Comment est née l’idée du film ?
Ce film est né de ma rencontre avec l’équipe du Centre Claude Bernard qui s’est faite autour de mon précédent film, Tempête sous un crâne. J’ai
découvert avec eux un autre regard porté sur l’enfance et sur ses difficultés qui m’a bouleversée. J’ai mis cinq années à réaliser ce film. J’ai d’abord assisté aux réunions des soignants puis je suis allée dans les séances de soin des patients qui acceptaient ma présence. J’ai été frappée par la place faite aux parents, par l’approche de l’enfant dans sa globalité qui prend toujours en considération son environnement. Pour ces professionnels, il est impensable
d’accompagner un enfant sans inclure ses parents dans le processus de soin, parce que leur exclusion serait une violence subie par l’enfant, même lorsque les parents sont fragiles ou malades. Quoi qu’il en soit, ils restent les parents et il est indispensable qu’ils soient au coeur du dispositif de soin. Durant mon immersion, les vécus de toutes ces familles venaient souvent me chercher sur quelque chose de très personnel. À ce moment-là, j’ai senti que c’était un lieu extraordinaire pour faire un film de cinéma autour des liens familiaux.

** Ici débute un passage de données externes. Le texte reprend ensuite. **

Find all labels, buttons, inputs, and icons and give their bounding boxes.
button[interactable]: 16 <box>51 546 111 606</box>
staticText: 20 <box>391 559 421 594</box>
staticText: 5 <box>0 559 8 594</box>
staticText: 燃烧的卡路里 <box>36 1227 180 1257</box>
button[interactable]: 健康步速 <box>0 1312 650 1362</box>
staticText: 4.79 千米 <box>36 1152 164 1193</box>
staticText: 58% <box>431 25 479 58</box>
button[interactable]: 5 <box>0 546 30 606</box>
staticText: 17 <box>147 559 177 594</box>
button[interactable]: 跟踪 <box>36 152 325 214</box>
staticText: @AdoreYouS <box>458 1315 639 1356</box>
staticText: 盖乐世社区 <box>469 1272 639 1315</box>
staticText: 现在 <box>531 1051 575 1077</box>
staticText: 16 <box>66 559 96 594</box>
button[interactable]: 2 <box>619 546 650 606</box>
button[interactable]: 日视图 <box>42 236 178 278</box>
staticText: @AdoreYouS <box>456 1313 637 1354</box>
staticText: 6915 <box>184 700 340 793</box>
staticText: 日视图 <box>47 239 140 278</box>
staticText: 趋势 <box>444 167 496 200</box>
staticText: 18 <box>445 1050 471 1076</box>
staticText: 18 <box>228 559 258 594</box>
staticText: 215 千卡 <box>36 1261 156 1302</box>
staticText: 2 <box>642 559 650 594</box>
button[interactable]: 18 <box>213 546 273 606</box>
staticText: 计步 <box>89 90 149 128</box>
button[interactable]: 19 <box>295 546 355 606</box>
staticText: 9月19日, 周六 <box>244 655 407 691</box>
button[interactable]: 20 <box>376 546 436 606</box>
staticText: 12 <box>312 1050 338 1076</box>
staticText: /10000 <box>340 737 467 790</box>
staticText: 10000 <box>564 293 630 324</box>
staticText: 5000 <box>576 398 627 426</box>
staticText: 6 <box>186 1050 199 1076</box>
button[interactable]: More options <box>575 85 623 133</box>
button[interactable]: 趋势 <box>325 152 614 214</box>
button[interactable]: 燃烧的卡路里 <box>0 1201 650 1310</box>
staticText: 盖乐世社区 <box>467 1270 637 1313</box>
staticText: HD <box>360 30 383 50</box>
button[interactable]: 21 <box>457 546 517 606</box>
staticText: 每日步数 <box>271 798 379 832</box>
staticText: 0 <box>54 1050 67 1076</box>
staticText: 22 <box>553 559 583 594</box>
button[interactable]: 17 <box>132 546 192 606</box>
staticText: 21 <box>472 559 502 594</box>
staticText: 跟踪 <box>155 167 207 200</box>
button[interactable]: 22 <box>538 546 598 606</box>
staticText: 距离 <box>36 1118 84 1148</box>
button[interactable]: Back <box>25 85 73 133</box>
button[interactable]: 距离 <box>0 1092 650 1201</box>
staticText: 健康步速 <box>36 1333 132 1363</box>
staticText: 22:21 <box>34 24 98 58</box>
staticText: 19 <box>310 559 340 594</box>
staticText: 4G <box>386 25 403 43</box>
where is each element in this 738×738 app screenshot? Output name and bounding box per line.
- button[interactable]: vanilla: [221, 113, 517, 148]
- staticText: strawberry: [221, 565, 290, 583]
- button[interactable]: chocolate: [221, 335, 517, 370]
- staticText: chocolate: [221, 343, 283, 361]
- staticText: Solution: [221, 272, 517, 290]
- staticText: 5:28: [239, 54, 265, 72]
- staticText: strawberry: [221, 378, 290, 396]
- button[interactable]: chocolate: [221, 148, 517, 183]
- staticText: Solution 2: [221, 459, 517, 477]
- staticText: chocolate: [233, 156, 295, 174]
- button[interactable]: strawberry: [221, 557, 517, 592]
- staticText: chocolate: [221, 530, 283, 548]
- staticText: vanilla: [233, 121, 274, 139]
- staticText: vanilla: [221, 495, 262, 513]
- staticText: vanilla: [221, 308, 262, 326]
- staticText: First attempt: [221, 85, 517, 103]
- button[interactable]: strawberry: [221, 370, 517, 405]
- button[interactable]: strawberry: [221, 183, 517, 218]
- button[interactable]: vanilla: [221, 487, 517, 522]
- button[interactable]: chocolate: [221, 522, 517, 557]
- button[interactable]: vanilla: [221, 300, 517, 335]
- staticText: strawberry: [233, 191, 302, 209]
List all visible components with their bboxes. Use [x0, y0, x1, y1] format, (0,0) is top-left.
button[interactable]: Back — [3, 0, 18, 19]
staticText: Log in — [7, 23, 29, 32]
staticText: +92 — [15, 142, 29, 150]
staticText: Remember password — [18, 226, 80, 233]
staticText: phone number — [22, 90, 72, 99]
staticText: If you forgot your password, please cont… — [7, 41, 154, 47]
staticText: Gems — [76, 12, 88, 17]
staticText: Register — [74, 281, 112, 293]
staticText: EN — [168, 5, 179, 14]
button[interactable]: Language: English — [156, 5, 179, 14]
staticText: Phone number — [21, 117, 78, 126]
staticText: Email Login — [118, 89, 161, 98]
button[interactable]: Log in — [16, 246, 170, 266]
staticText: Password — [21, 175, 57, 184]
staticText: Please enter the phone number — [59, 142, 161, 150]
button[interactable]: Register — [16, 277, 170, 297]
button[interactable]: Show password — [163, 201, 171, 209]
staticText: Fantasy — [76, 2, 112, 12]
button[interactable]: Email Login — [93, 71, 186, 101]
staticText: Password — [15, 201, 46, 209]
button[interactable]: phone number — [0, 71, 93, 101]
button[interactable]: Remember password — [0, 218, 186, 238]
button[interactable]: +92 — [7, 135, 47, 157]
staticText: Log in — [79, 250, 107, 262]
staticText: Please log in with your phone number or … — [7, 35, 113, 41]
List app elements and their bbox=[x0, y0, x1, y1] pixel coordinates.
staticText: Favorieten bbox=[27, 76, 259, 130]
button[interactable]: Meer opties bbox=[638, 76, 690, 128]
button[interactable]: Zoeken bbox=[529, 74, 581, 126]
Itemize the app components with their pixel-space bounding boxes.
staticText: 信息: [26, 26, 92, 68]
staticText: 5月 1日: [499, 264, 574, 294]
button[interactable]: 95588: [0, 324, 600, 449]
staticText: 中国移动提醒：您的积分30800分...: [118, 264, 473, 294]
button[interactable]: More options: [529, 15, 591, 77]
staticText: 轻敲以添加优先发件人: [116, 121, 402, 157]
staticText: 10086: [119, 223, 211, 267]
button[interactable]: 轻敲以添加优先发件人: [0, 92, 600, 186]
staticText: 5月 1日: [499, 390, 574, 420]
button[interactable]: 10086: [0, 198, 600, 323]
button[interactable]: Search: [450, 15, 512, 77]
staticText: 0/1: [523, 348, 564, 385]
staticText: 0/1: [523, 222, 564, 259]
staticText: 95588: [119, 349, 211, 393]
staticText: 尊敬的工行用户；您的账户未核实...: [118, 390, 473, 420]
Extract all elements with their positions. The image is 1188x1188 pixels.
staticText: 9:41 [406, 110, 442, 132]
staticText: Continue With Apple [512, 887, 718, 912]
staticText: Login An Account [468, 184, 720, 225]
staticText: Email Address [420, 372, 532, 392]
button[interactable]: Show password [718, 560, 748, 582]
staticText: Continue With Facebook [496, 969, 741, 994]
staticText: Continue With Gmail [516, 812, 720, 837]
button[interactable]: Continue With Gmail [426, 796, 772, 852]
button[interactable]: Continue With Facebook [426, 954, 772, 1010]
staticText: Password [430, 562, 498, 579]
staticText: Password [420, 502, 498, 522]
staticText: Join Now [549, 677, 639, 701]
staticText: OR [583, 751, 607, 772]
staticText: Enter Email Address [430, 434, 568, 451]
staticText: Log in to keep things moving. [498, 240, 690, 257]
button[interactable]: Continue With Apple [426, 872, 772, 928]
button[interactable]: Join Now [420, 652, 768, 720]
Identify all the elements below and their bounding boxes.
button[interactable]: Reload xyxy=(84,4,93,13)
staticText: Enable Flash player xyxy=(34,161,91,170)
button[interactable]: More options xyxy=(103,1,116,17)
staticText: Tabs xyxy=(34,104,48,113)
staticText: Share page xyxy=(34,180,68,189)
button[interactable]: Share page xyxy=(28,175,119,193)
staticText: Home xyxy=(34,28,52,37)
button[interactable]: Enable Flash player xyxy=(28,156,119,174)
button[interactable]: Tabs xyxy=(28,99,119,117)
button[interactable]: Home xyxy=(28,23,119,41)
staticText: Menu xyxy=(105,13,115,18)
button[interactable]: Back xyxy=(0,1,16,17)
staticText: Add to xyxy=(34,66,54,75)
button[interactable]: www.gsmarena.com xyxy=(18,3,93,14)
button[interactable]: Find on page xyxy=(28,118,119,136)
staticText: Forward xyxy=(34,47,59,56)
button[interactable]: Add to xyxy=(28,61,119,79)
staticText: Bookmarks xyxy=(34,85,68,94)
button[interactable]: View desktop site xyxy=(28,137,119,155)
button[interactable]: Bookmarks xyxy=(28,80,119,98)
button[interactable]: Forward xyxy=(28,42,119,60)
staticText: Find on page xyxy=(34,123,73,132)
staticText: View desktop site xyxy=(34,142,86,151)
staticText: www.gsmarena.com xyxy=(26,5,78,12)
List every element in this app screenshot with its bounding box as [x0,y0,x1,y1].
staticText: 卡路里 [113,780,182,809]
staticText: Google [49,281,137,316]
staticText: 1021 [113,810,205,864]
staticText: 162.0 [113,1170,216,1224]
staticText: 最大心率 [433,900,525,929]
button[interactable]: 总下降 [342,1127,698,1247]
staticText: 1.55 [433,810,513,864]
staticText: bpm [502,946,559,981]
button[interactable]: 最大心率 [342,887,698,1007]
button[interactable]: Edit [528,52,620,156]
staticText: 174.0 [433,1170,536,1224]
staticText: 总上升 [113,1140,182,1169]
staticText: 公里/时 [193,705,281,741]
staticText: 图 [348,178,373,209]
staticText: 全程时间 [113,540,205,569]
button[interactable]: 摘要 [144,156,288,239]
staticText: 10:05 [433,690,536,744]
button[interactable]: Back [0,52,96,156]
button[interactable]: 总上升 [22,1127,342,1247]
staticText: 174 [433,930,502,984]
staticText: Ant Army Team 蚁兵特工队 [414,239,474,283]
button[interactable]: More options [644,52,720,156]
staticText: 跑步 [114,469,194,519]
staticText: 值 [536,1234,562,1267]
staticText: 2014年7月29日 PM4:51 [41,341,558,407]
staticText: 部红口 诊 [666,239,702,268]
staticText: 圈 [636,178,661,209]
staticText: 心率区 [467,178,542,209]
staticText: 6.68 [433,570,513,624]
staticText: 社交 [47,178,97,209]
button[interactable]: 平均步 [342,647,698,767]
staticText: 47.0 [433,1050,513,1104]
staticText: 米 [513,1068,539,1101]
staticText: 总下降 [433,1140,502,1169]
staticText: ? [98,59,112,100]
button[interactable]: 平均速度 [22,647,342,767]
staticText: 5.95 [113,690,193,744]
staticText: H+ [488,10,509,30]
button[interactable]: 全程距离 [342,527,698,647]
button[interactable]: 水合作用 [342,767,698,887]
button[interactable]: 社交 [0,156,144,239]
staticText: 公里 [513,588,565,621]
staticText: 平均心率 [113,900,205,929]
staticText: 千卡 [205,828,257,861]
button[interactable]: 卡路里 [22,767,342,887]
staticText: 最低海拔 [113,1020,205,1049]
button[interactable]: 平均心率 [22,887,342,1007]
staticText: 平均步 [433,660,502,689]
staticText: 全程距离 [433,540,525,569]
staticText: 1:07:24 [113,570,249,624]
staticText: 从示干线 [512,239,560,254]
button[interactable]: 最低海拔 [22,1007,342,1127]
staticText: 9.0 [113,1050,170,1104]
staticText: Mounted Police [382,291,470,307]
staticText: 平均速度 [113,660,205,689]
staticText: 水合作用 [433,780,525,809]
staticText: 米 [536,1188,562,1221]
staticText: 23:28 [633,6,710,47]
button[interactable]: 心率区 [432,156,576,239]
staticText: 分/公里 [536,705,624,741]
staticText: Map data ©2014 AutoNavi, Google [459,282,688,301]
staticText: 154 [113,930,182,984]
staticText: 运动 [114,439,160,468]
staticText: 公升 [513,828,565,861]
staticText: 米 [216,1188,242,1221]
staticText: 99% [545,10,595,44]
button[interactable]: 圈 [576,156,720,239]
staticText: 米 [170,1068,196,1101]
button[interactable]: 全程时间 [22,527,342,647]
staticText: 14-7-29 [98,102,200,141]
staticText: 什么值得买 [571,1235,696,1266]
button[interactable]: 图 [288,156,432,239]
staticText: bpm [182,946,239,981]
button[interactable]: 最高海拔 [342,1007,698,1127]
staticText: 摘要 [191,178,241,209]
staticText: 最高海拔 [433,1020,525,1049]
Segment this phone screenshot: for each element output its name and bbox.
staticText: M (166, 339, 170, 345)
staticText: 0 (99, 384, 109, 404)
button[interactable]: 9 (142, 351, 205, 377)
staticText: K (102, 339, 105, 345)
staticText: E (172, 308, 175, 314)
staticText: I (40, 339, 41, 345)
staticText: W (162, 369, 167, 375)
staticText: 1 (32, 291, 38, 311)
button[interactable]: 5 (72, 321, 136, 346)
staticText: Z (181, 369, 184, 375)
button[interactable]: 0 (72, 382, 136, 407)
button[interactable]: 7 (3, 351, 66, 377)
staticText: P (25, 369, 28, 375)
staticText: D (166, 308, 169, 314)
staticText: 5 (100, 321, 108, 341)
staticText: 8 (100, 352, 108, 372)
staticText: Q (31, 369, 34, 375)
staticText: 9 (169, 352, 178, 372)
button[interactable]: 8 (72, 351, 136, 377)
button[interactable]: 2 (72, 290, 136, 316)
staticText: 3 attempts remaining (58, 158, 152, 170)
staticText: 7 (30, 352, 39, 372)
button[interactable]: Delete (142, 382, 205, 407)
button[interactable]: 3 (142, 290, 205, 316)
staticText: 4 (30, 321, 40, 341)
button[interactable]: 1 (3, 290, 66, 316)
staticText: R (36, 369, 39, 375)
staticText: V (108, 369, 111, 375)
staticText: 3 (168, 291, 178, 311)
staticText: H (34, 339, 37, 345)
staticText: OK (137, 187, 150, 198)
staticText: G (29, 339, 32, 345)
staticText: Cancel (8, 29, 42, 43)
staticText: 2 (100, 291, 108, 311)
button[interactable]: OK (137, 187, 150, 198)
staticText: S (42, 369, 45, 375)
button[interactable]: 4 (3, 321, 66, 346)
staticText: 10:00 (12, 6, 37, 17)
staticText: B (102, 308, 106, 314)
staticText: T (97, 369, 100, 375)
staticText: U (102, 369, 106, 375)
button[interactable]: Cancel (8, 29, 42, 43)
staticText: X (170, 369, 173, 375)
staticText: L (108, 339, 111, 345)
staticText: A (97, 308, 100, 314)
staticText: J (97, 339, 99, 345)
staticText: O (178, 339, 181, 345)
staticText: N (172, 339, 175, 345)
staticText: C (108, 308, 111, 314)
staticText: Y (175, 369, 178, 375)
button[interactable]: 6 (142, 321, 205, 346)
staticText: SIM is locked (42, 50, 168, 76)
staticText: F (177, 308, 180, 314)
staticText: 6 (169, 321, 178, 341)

Dans le film, vous ne donnez aucune indication de lieu et vous passez sous silence les raisons de la présence des familles. Pourquoi cette sorte d’anonymat ?

J’ai tout de suite souhaité me placer du côté des éprouvés, tout comme l’approche du soin dont il témoigne. Un enfant qui consulte ne comprend généralement pas pourquoi il se sent mal. Il vient pour se confier dans un cadre sécurisant. C’est un terrain de jeu et d’expérimentation en somme. Je propose aux spectateurs de vivre une expérience tangible qui s’en rapproche, en espérant qu’il en retiendra l’essentiel : l’écoute, la créativité, la patience, la bienveillance, la grande intelligence, l’absence de jugement, la permanence et les possibilités de transformation qu’elles dessinent. Mais pour cela, il était nécessaire que les spectateurs s’identifient aux uns et aux autres, à tour de rôle, enfants, ados, parents, grâce à ce chemin parcouru avec eux. Or, si on avait su dans le film les raisons pour lesquelles les patients consultent, ils
seraient immédiatement devenus «des cas spécifiques», «cet autre que je ne suis pas», et l’identification n’aurait pas opéré. Quant au fait de nommer ou non le Centre Claude Bernard, je pense que le CMPP est le lieu du film, pas
son sujet. C’est ce qui y est à l’oeuvre et qui laisse une place immense à l’imaginaire autour des liens familiaux qui est intéressant.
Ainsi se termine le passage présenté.